Corporate Investments

In our case study, HKT's managers have made a number of important investments in an effort to replace anticipated lost revenues from deregulation. Have these managers identified the best uses for HKT corporate funds? How can we evaluate this? What criteria should we use?
 
 

What are the constraints on HKT's managers in making decisions about new corporate investments?  Have they missed any options that you have identified?  What are the pros and cons of those options?  Did HKT's managers leave themselves enough flexibility?
 
 

Any spending that is intended to enhance shareholder wealth is investment.  In the pure economic use of the word, investment is spending on inputs that will produce new or more outputs.  Both these ways of using the term investment could include a wide range of investments beyond hiring more labor hours, buying more physical inputs and machinery, or brick and mortar expansion of plant, such as employee training, research and development, and hiring consultants to help with reorganization of the work place.
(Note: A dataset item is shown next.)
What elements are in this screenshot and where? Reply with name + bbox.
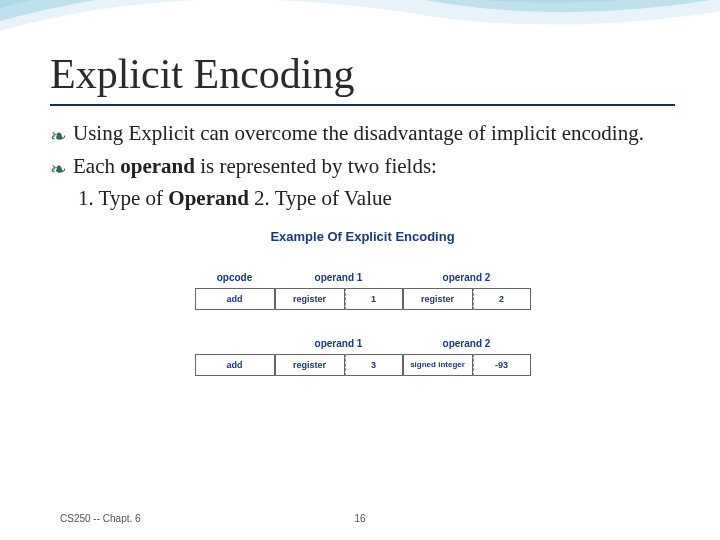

How have investments in computer technology (hardware and software) made it more difficult to measure productivity?  (Or was it that productivity was always very difficult to measure, but economists just ignored this problem?)  Is worker productivity enhanced by this new technology?  If so, who reaps the benefits of this enhancement?  HKT management unsuccessfully attempted to get the firm's workers to accept lower wages so the firm could remain "competitive" with new telecoms entering the deregulated Hong Kong market.  What are HKT management's options for lowering labor costs in the face of resistance to wage reductions?  Is it possible that the downward stickiness of HKT workers' wages could be a "blessing in disguise."  How?